### Source data
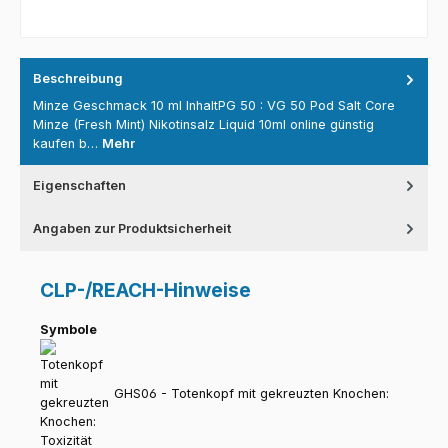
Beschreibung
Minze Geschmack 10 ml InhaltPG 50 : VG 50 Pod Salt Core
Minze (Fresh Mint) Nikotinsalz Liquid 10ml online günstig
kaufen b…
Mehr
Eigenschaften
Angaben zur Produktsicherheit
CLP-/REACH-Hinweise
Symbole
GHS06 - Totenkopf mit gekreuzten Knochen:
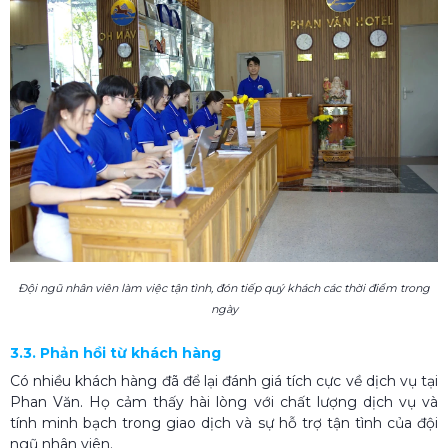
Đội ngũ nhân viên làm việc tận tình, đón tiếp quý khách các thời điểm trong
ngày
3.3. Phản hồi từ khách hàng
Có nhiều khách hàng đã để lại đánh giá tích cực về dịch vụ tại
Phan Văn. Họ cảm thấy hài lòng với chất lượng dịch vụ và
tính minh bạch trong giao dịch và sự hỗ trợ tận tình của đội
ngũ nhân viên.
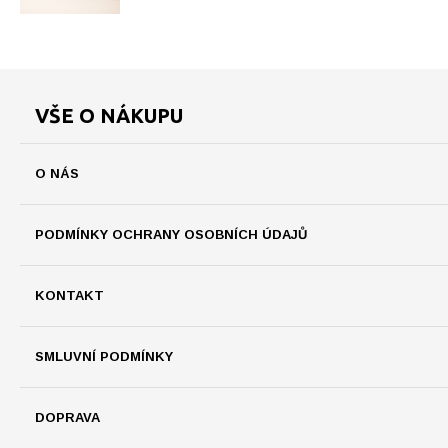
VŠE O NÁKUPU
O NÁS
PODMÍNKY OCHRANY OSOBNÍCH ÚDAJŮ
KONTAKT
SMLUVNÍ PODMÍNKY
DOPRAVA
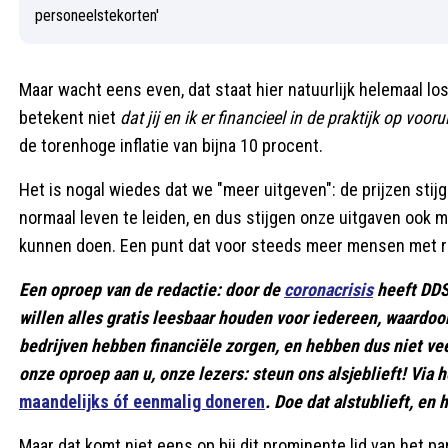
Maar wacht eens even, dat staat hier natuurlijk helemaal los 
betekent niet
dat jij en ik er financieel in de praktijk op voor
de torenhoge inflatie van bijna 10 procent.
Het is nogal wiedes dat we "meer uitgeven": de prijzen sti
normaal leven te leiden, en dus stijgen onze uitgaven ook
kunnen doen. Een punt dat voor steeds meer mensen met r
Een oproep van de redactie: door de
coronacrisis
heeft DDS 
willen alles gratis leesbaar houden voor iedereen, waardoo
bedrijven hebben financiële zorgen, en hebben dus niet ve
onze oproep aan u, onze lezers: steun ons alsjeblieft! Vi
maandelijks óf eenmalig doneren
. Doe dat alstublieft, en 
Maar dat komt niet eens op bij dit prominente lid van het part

--

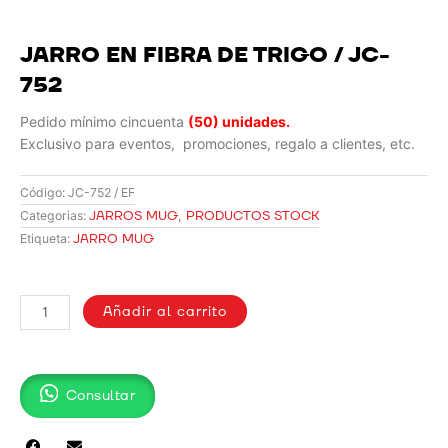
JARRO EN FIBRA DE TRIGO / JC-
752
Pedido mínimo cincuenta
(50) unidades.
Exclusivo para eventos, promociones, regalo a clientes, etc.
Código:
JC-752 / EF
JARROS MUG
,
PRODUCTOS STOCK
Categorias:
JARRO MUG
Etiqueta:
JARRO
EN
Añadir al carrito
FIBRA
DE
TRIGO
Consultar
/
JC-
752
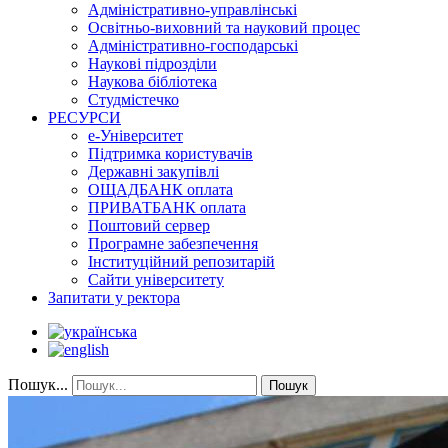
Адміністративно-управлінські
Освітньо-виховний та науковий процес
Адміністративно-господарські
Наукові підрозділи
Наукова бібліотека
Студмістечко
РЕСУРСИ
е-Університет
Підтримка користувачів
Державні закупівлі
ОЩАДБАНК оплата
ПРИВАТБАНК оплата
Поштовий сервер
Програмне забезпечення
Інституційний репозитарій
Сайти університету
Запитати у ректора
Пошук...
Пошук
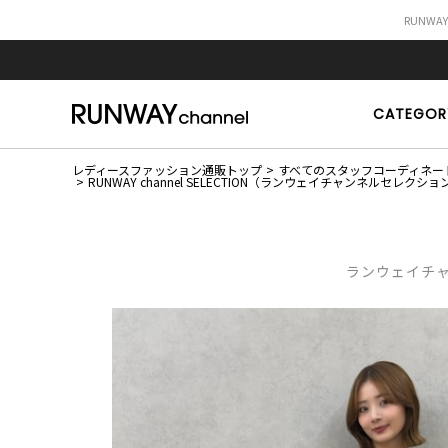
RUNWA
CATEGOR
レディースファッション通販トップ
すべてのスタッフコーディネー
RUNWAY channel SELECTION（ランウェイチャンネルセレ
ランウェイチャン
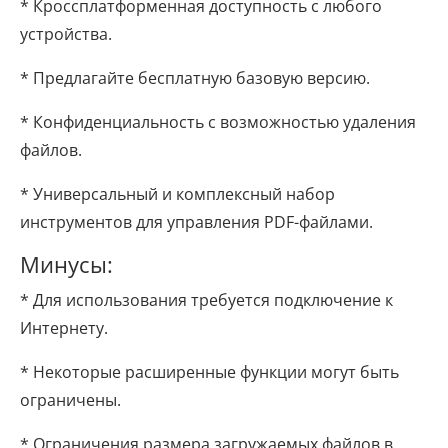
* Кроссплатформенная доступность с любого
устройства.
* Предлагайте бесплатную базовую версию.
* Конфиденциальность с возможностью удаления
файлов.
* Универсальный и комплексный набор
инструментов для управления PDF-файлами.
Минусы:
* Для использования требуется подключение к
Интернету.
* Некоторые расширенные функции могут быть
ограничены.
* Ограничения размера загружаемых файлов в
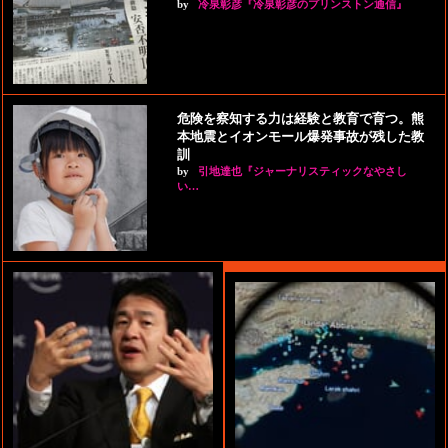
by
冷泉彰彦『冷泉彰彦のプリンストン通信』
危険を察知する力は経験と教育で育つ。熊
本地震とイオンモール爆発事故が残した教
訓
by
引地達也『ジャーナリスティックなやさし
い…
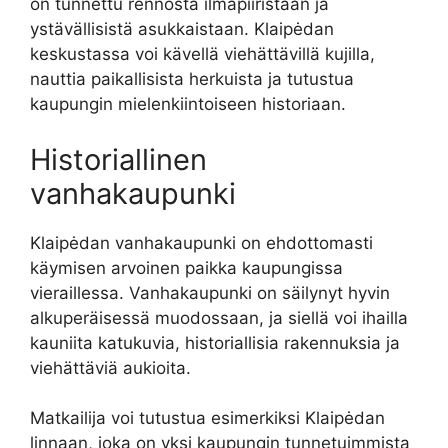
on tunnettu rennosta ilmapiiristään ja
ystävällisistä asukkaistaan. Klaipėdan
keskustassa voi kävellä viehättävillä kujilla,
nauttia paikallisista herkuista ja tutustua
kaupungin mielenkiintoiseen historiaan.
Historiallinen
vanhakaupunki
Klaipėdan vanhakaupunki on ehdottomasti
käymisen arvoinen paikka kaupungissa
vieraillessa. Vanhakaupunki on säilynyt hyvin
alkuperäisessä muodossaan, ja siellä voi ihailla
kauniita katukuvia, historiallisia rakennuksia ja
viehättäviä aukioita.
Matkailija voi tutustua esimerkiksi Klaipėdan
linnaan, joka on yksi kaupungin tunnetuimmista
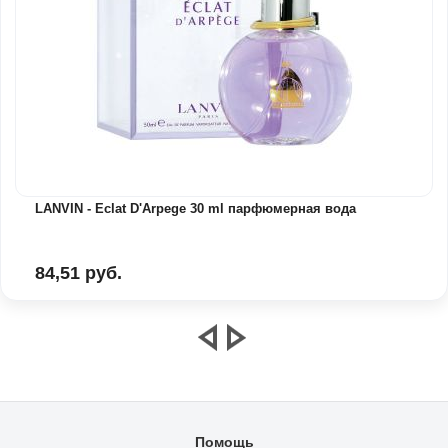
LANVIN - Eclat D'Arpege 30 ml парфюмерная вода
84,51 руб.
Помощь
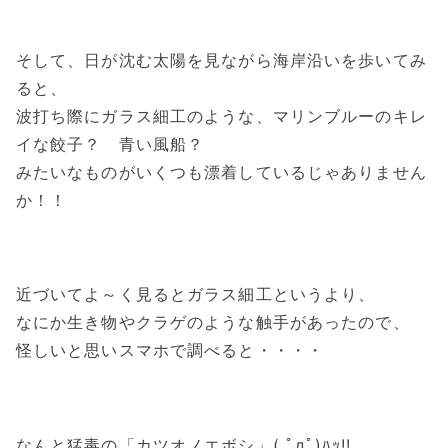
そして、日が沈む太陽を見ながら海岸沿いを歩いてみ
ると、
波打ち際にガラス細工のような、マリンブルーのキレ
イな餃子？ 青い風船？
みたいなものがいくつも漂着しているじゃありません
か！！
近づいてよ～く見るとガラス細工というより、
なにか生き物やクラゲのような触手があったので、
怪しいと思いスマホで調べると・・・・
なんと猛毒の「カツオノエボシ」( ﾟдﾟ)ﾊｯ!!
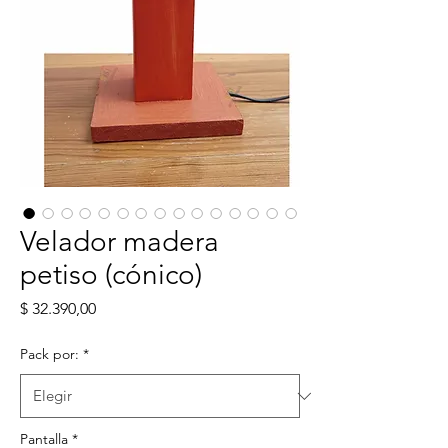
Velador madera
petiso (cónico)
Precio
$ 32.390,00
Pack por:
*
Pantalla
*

--

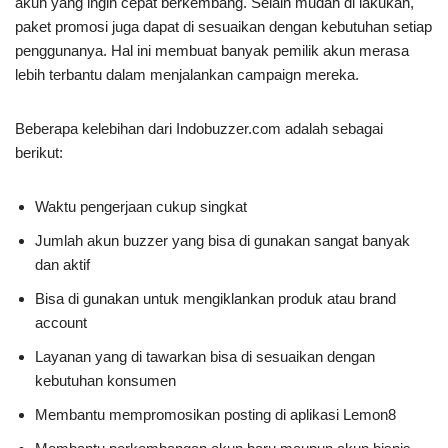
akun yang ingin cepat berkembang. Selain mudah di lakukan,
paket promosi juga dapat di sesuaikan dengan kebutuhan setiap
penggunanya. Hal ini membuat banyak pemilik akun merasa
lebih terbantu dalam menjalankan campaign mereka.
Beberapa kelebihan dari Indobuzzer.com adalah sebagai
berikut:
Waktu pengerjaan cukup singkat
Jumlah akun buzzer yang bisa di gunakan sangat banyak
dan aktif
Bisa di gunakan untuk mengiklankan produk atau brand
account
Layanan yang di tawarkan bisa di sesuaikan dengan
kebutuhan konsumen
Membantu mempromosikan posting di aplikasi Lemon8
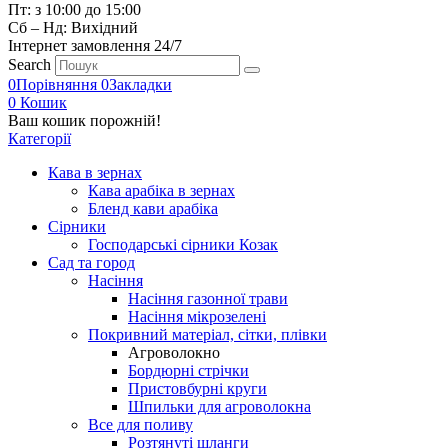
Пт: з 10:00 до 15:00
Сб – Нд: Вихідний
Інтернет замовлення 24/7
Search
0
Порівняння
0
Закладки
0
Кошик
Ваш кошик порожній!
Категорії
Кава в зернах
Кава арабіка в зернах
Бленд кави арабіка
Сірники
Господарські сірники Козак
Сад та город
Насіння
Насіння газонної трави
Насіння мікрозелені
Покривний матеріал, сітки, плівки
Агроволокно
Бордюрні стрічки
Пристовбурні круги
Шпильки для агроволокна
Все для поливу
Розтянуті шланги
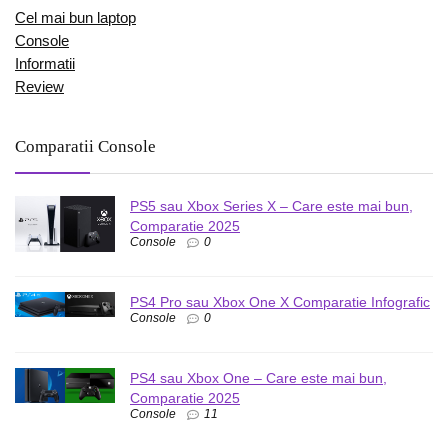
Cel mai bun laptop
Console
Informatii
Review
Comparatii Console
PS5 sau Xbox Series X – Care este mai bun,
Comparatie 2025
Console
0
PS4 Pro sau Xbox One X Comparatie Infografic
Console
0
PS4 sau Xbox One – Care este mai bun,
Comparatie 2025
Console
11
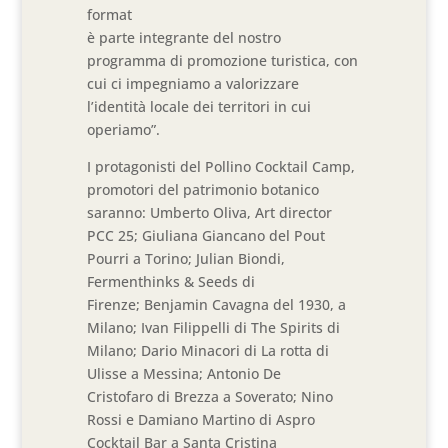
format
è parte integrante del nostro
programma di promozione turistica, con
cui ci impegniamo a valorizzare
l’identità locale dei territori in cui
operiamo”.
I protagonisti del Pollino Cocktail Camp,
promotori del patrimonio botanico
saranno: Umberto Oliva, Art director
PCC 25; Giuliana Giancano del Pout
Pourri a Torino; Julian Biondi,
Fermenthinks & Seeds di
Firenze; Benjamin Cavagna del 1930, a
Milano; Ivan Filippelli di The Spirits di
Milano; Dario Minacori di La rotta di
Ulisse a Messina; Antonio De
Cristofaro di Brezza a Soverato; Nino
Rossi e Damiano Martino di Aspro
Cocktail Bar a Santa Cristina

### Task details
Look over the listing above. Pick out and copy every line that includes "gunakan".

### Solution below
Jumlah akun buzzer yang bisa di gunakan sangat banyak
Bisa di gunakan untuk mengiklankan produk atau brand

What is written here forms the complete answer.